CLI Mode Test Results

The same task executed in CLI mode produced a Gomoku game with a different visual style (due to randomness) but equally complete functionality — and even better-looking visuals. This output variation stems from the sampling mechanism of large language models: even with identical prompts, the random sampling during generation (controlled by the temperature parameter) causes each output to differ slightly.

Cost Comparison

Both Gomoku games cost a total of only ¥0.17 RMB — extremely economical. Using DeepSeek API's current pricing as an example, input costs about ¥1/million tokens and output about ¥2/million tokens (even lower with cache hits), which explains why two complete game projects cost only ¥0.17 in total. By comparison, Claude 3.5 Sonnet's official API pricing is $3/million tokens for input and $15/million tokens for output — the same task could cost tens or even hundreds of times more. The cost advantage of using domestic Chinese LLMs is very significant.

Platforms and Models Supported by CC Switch

CC Switch supports not only Claude Code but also multiple AI programming tools:

Platform	Supported Models
Claude Code (Desktop/CLI)	DeepSeek, Zhipu GLM, Xiaomi Mimo, Kimi, etc.
OpenAI Codex	Various LLMs
Gemini CLI	Select models + custom configuration (supports Ollama local deployment)

A Brief Analysis of Code Capabilities Across Major Domestic Chinese LLMs

The domestic Chinese LLMs mentioned here each have their own strengths. The DeepSeek-V3/R1 series excels in code generation and mathematical reasoning — its MoE (Mixture of Experts) architecture significantly reduces inference costs while maintaining high performance, which is the technical reason behind its extremely low API pricing.
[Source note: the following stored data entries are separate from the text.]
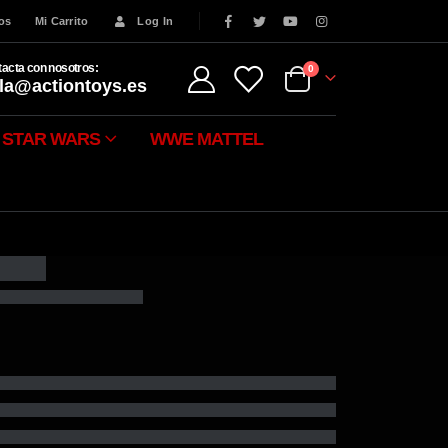
eos
Mi Carrito
Log In
acta con nosotros:
0
la@actiontoys.es
STAR WARS
WWE MATTEL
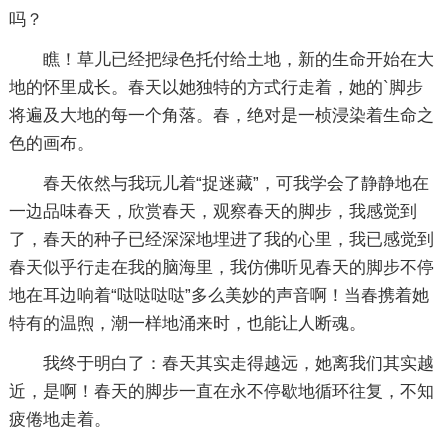
吗？
瞧！草儿已经把绿色托付给土地，新的生命开始在大
地的怀里成长。春天以她独特的方式行走着，她的`脚步
将遍及大地的每一个角落。春，绝对是一桢浸染着生命之
色的画布。
春天依然与我玩儿着“捉迷藏”，可我学会了静静地在
一边品味春天，欣赏春天，观察春天的脚步，我感觉到
了，春天的种子已经深深地埋进了我的心里，我已感觉到
春天似乎行走在我的脑海里，我仿佛听见春天的脚步不停
地在耳边响着“哒哒哒哒”多么美妙的声音啊！当春携着她
特有的温煦，潮一样地涌来时，也能让人断魂。
我终于明白了：春天其实走得越远，她离我们其实越
近，是啊！春天的脚步一直在永不停歇地循环往复，不知
疲倦地走着。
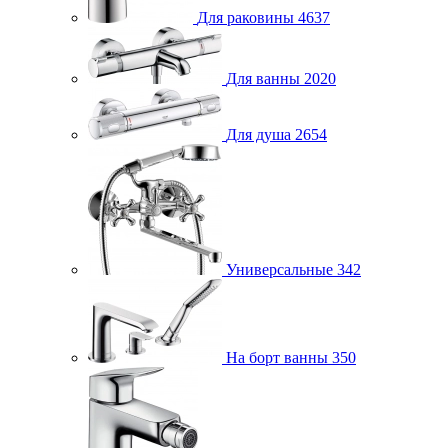
Для раковины
4637
Для ванны
2020
Для душа
2654
Универсальные
342
На борт ванны
350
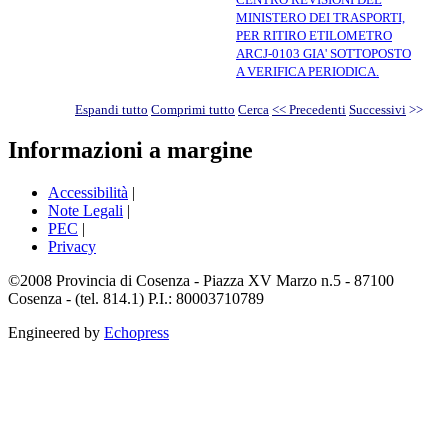
MINISTERO DEI TRASPORTI,
PER RITIRO ETILOMETRO
ARCJ-0103 GIA' SOTTOPOSTO
A VERIFICA PERIODICA.
Espandi tutto
Comprimi tutto
Cerca
<< Precedenti
Successivi
>>
Informazioni a margine
Accessibilità
|
Note Legali
|
PEC
|
Privacy
©2008 Provincia di Cosenza - Piazza XV Marzo n.5 - 87100
Cosenza - (tel. 814.1) P.I.: 80003710789
Engineered by
Echopress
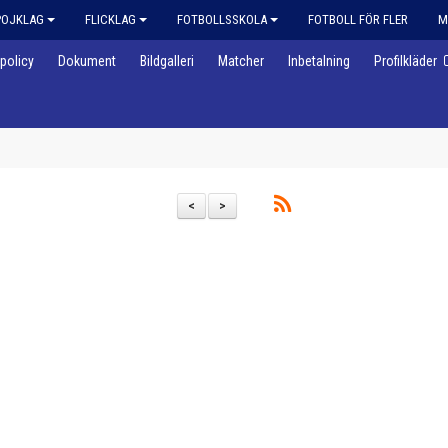
POJKLAG
FLICKLAG
FOTBOLLSSKOLA
FOTBOLL FÖR FLER
M
policy
Dokument
Bildgalleri
Matcher
Inbetalning
Profilkläder
<
>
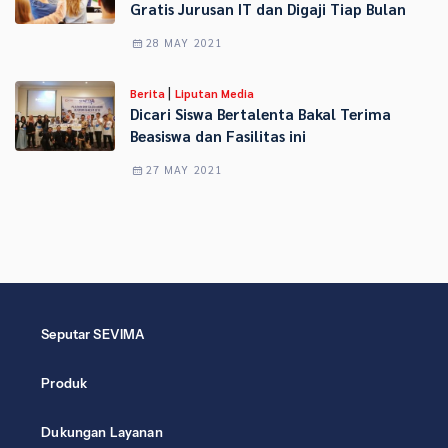
Gratis Jurusan IT dan Digaji Tiap Bulan
28 MAY 2021
|
Berita
Liputan Media
Dicari Siswa Bertalenta Bakal Terima
Beasiswa dan Fasilitas ini
27 MAY 2021
Seputar SEVIMA
Produk
Dukungan Layanan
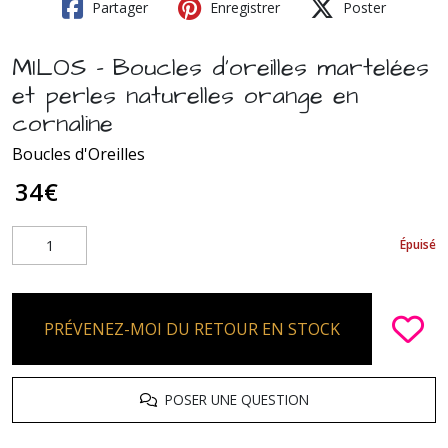
Partager
Enregistrer
Poster
MILOS - Boucles d'oreilles martelées
et perles naturelles orange en
cornaline
Boucles d'Oreilles
34
€
Épuisé
PRÉVENEZ-MOI DU RETOUR EN STOCK
POSER UNE QUESTION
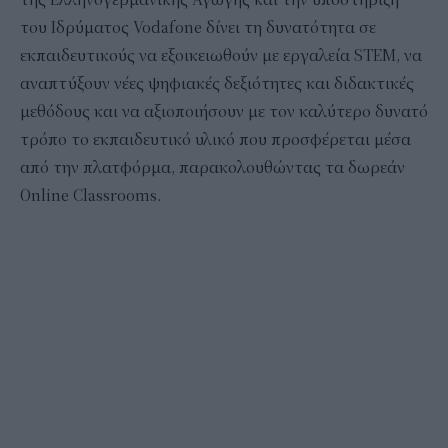
του Ιδρύματος Vodafone δίνει τη δυνατότητα σε
εκπαιδευτικούς να εξοικειωθούν με εργαλεία STEM, να
αναπτύξουν νέες ψηφιακές δεξιότητες και διδακτικές
μεθόδους και να αξιοποιήσουν με τον καλύτερο δυνατό
τρόπο το εκπαιδευτικό υλικό που προσφέρεται μέσα
από την πλατφόρμα, παρακολουθώντας τα δωρεάν
Online Classrooms.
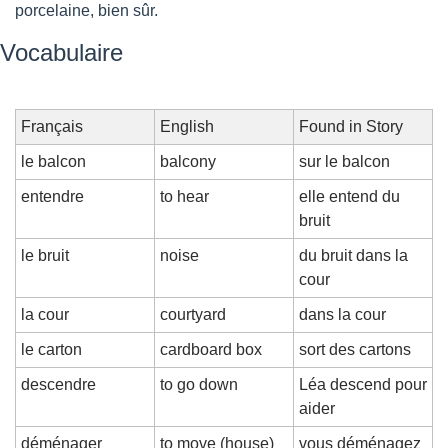
porcelaine, bien sûr.
Vocabulaire
Français
English
Found in Story
le balcon
balcony
sur le balcon
entendre
to hear
elle entend du 
bruit
le bruit
noise
du bruit dans la 
cour
la cour
courtyard
dans la cour
le carton
cardboard box
sort des cartons
descendre
to go down
Léa descend pour 
aider
déménager
to move (house)
vous déménagez 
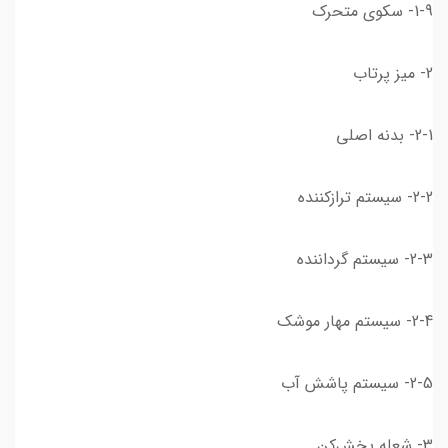
1-9- سکوی متحرک
2- میز پرتاب
2-1- بدنه اصلی
2-2- سیستم ترازکننده
2-3- سیستم گرداننده
2-4- سیستم مهار موشک
2-5- سیستم پاشش آب
3- شعله پخش‌کن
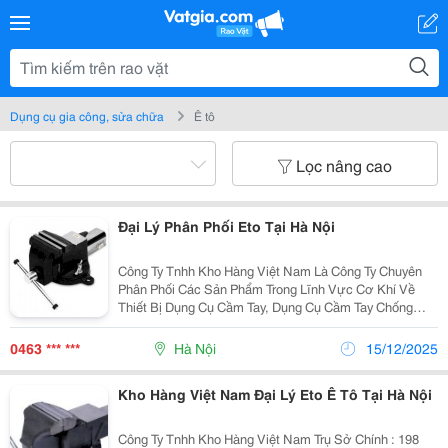
Dụng cụ gia công, sửa chữa
Ê tô
Lọc nâng cao
Đại Lý Phân Phối Eto Tại Hà Nội
Công Ty Tnhh Kho Hàng Việt Nam Là Công Ty Chuyên
Phân Phối Các Sản Phẩm Trong Lĩnh Vực Cơ Khí Về
Thiết Bị Dụng Cụ Cầm Tay, Dụng Cụ Cầm Tay Chống
Cháy Nổ (Non Sparking Tools), Dụng Cụ Điện Cầm Tay,
Dụng Cụ Cắt Gọt Cơ Khí, Dụng Cụ Đo Chính Xác ,
0463 *** ***
Hà Nội
15/12/2025
Thiết...
Kho Hàng Việt Nam Đại Lý Eto Ê Tô Tại Hà Nội
Công Ty Tnhh Kho Hàng Việt Nam Trụ Sở Chính : 198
The Zhipu GLM-4 series offers strong Chinese comprehension and coding capabilities, backed by Tsinghua University's technical team. Xiaomi Mimo is Xiaomi's self-developed code LLM, specifically optimized for programming scenarios. Kimi (Moonshot AI) is known for its ultra-long context window, making it suitable for understanding large codebases. On code evaluation benchmarks like SWE-bench, the latest versions of DeepSeek and GLM have approached GPT-4 level performance, and users can flexibly choose based on their specific task requirements.

Ollama Local Deployment Option

CC Switch supports Ollama local deployment, providing another option for privacy-sensitive scenarios. Ollama is an open-source local LLM runtime framework that supports running quantized versions of open-source models like Llama, Qwen, and DeepSeek on personal computers. Through Ollama, users can use AI programming capabilities in a completely offline environment, with code never leaving the local machine. However, local deployment has certain hardware requirements: running a 7B parameter model requires at least 8GB of VRAM, and to achieve results close to cloud APIs, you typically need to run models with 32B+ parameters, requiring a GPU with at least 24GB of VRAM.

Additionally, CC Switch offers a "Unified Provider" feature that allows switching between multiple agents with a single API Key, suitable for centralized management within enterprises.

Summary and Recommendations

The core value of this solution lies in:

Zero barrier to entry: No Claude account needed, no VPN needed
Low cost: Using domestic Chinese LLM APIs at extremely low prices (tested at less than ¥0.20)
Complete experience: Preserves Claude Code's full interactive experience and engineering capabilities
Flexible switching: Supports multiple domestic Chinese LLMs, allowing you to choose based on task requirements

It's worth noting that domestic Chinese LLMs still lag behind Claude 3.5/4 in code capabilities, and results on complex projects may not match the original. Specifically, for advanced tasks involving large codebase refactoring, cross-file dependency analysis, and complex architecture design, Claude's native models have a more pronounced advantage. However, for relatively independent tasks like single-file code generation, script writing, and algorithm implementation, domestic Chinese LLMs already deliver a quite satisfactory experience. For learning purposes and lightweight development tasks, this solution offers exceptional value for money and is well worth trying.